Scientists based in South Korea, Canada and Germany used observational data from 1979 to 2019 to run new simulations.
And they concluded in their research, the results of which were published in the journal Nature Communications on Tuesday, that “the results indicate that the first of September without sea ice will arrive early between the years 2030 to 2050, regardless of the scenarios of ’emissions’.
When experts talk about no ice, they mean an area of less than a million square kilometers, because there could still be ice along the coasts.
The Arctic Ocean spans an area of approximately 14 million square kilometers and is covered in ice most of the year.
September is the month when snowfall usually reaches its annual minimum.
Song Ki-min, a researcher at South Korea’s Pohang and Yonsei Universities, co-author of the study, notes that the predicted date “will be nearly a decade earlier than the latest predictions published by the Intergovernmental Panel on climate change. that is to say the climate experts mandated by the United Nations.
The researchers also believe that the decrease in this ice can be attributed mainly to greenhouse gas emissions, while other factors (including aerosols, solar activity and volcanism) are of much lesser importance.
Sea ice is salt water on the surface of the ocean, which has frozen under the influence of cold. Its melting does not directly cause a rise in the level of the oceans (unlike ice caps and glaciers), but it nevertheless has serious consequences.
Indeed, this ice plays a very important role in summer, by reflecting the sun’s rays, which helps cool the Arctic. But this mirror is shrinking rapidly, so the Arctic is warming up much faster than other regions.
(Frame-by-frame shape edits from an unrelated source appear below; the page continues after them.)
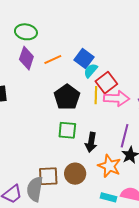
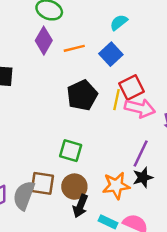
cyan semicircle: (91, 71) -> (119, 22), moved
green square: (67, 130) -> (71, 151), moved
black arrow: (91, 142) -> (80, 206), moved
orange star: (109, 166) -> (116, 185), turned 30

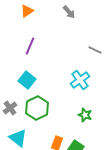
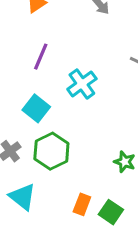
cyan cross: (80, 80) -> (82, 84), moved

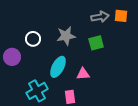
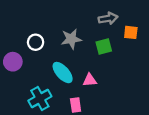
orange square: (121, 16) -> (131, 32), moved
cyan ellipse: (58, 67) -> (63, 73), turned -70

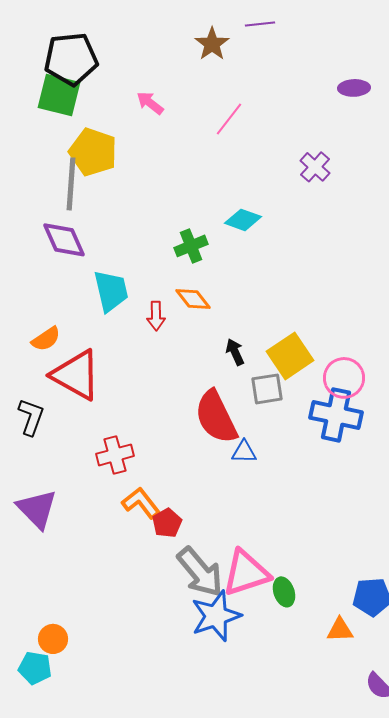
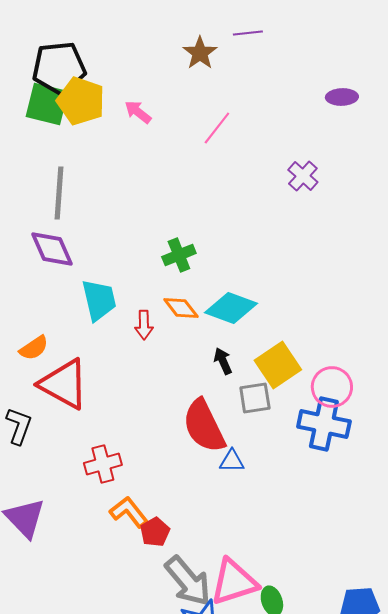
yellow pentagon: (93, 152) -> (81, 101), moved
cyan diamond: (243, 220) -> (231, 308), moved, size x1.4

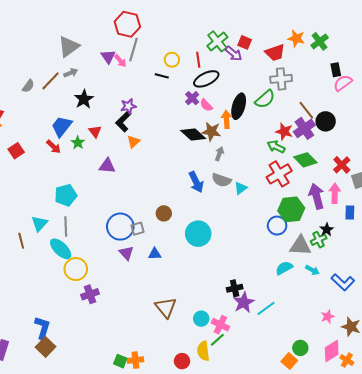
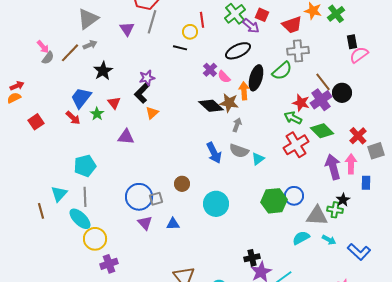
red line: (198, 60) -> (202, 20), moved
pink arrow: (120, 61) -> (43, 47), moved
black ellipse: (206, 79) -> (238, 51), moved
green hexagon: (291, 209) -> (274, 201), moved
green cross: (319, 240) -> (335, 210), turned 35

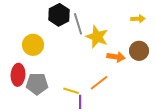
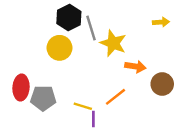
yellow circle: (33, 45) -> (59, 48), moved
brown circle: (139, 51) -> (162, 84), moved

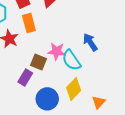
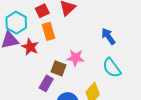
blue arrow: (90, 42) -> (108, 36), moved
cyan semicircle: (71, 60) -> (112, 68), moved

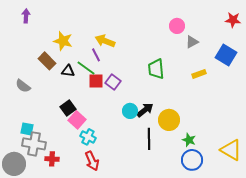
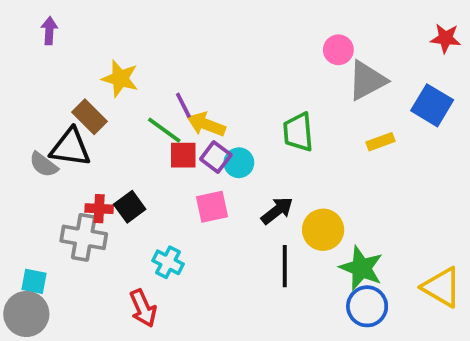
yellow arrow: (105, 41) -> (206, 124), moved
gray triangle: (192, 42) -> (367, 80), size x1.6
black triangle: (68, 71) -> (70, 147), moved, size x1.6
cyan circle: (130, 111) -> (239, 163), moved
pink square: (77, 120) -> (212, 207), moved, turned 36
cyan square: (27, 129) -> (34, 281), moved
green star: (189, 140) -> (361, 268), size x1.6
gray cross: (34, 144) -> (84, 237), moved
red cross: (52, 159) -> (99, 209), moved
red arrow: (92, 161) -> (143, 308), moved

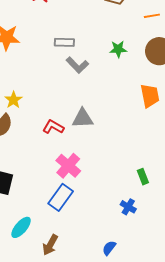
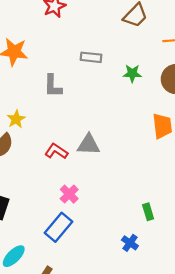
gray rectangle: (64, 42) -> (91, 57), moved
gray L-shape: (77, 65) -> (53, 86), moved, turned 40
pink cross: (68, 166) -> (69, 194), size x0.7

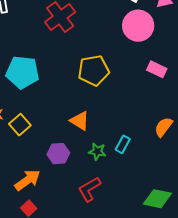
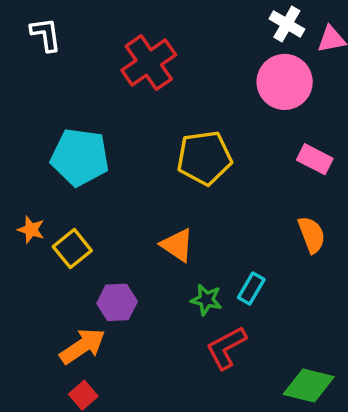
orange semicircle: (164, 127) -> (312, 235), moved, turned 120
purple hexagon: (58, 154) -> (117, 302), moved
red L-shape: (89, 189) -> (226, 348), moved

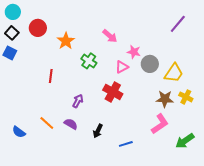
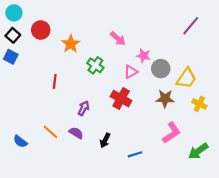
brown star: (165, 99) -> (165, 99), moved

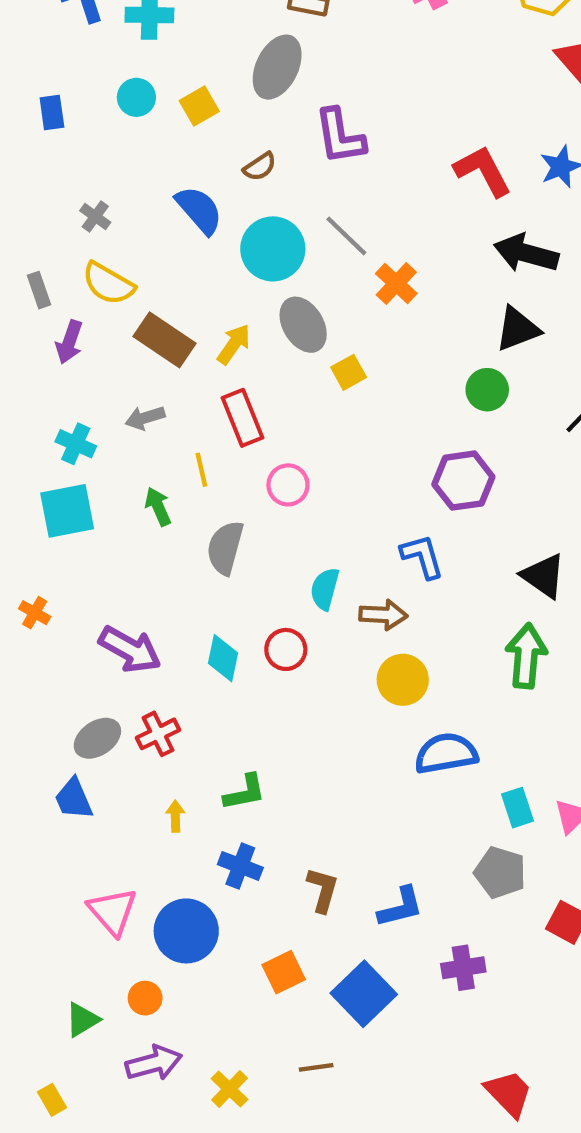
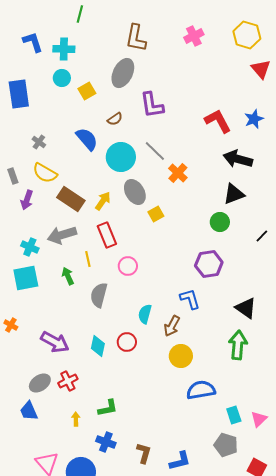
cyan circle: (136, 97) -> (62, 78), moved
blue rectangle: (52, 113) -> (19, 94), size x1.8
gray arrow: (145, 418) -> (62, 235), size x1.6
brown arrow: (383, 615) -> (172, 326), turned 115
Song Ki-min notes that the disappearance of the ice “will accelerate warming in the Arctic, which could increase extreme weather events at mid-latitudes, such as heat waves and wildfires”.
“It could also accelerate warming, by melting permafrost, and contribute to sea level rise by melting the Greenland ice sheet,” adds the researcher.
“It would be the first major element of our climate system to be lost through greenhouse gas emissions,” says Dirk Notts of the University of Hamburg, another co-author of the study.
He regrets that “academics have warned of this disappearance for decades, and it is sad to see that these warnings have often fallen on deaf ears”.
Notts hopes policymakers will take an interest in the researchers’ findings “so that we can at least protect the other components of our climate system and limit future warming as much as possible.”